Both of them are PCIe cards. I have one more ATI card and another
NVIDIA card which does not work.

One of the reason the pass-through did not work is because of the
limit on amount of pci configuration memory by SeaBIOS. SeaBIOS places
a hard limit of 256MB or so on the amount of PCI memory space. Thus,
for some of the VGA device that need more memory never worked for me.

SeaBIOS allows this memory region to be extended to some value near
512MB, but even then the range is not enough.

Another problem with SeaBIOS which limits the amount of memory space
is: SeaBIOS allocates the BAR regions as they are encountered. As far
as I know, the BAR regions should be naturally aligned. Thus the
simple strategy of the SeaBIOS results in large fragmentation.
Therefore, even after increasing the PCI memory space to 512MB the BAR
regions were unallocated.

I will confirm you the details of other graphics cards which do not work.

Thanks and Regards,
Prasad

>
> One thing I was wondering: Most modern adapters should be PCIe these
> days. Our NVIDIA definitely is. But so far we are claiming to have it
> attached to a PCI bus. That caps all the extended capabilities e.g.
> Could this make some relevant difference?
>
> Jan
>
> --
> Siemens AG, Corporate Technology, CT T DE IT 1
> Corporate Competence Center Embedded Linux
>
--
To unsubscribe from this list: send the line "unsubscribe kvm" in
the body of a message to majordomo@vger.kernel.org
More majordomo info at  http://vger.kernel.org/majordomo-info.html
Jan Kiszka May 9, 2011, 3:02 p.m. UTC | #6
On 2011-05-09 16:29, Alex Williamson wrote:
> On Mon, 2011-05-09 at 13:14 +0200, Jan Kiszka wrote:
>> On 2011-05-05 17:17, Alex Williamson wrote:
>>>> And what about the host?
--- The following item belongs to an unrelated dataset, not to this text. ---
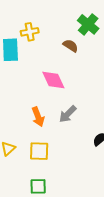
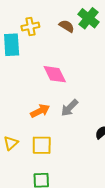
brown semicircle: (71, 46) -> (67, 26), moved
orange arrow: (38, 117) -> (40, 111), turned -96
When does Linux release the legacy range?
>>>> Always or only when a specific (!=vga/vesa) framebuffer driver is loaded?
>>>
>>> Well, that's where it'd be nice if the vga arbiter was actually in more
>>> widespread use.  It currently seems to be nothing more than a shared
>>> mutex, but it would actually be useful if it included backends to do the
>>> chipset vga routing changes.  I think when I was testing this, I was
>>> externally poking PCI bridge chipset to toggle the VGA_EN bit.
>>
>> Right, we had to drop the approach to pass through the secondary card
>> for now, the arbiter was not switching properly. Haven't checked yet if
>> VGA_EN was properly set, though the kernel code looks like it should
>> take care of this.
>>
>> Even with handing out the primary adapter, we had only mixed success so
>> far. The onboard adapter worked well (in VESA mode), but the NVIDIA is
>> not displaying early boot messages at all. Maybe a vgabios issue.
>> Windows was booting nevertheless - until we installed the NVIDIA
>> drivers. Than it ran into a blue screen.
> 
> Interesting, IIRC I could never get VESA modes to work.  I believe I
> only had a basic VGA16 mode running in a Windows guest too.
> 
>> BTW, what ATI adapter did you use precisely, and what did work, what not?
> 
> I have an old X550 (rv380?).  I also have an Nvidia gs8400, but ISTR the
> ATI working better for me.

Is that Nvidia a PCIe adapter? Did it show BIOS / early boot messages
properly?

BTW, we are fighting with a Quadro FX 3800.

> 
>> One thing I was wondering: Most modern adapters should be PCIe these
>> days. Our NVIDIA definitely is. But so far we are claiming to have it
>> attached to a PCI bus. That caps all the extended capabilities e.g.
>> Could this make some relevant difference?
> 
> The BIOS and early boot use shouldn't care too much about that, but I
> could imagine the high performance drivers potentially failing.  Thanks,

Yeah, that was my thinking as well. But we will try to confirm this by
tracing the BIOS activities. There is a telling that some adapters do
not allow reading the true cold-boot ROM content during runtime, thus
booting those adapters inside the guest may fail to some degree.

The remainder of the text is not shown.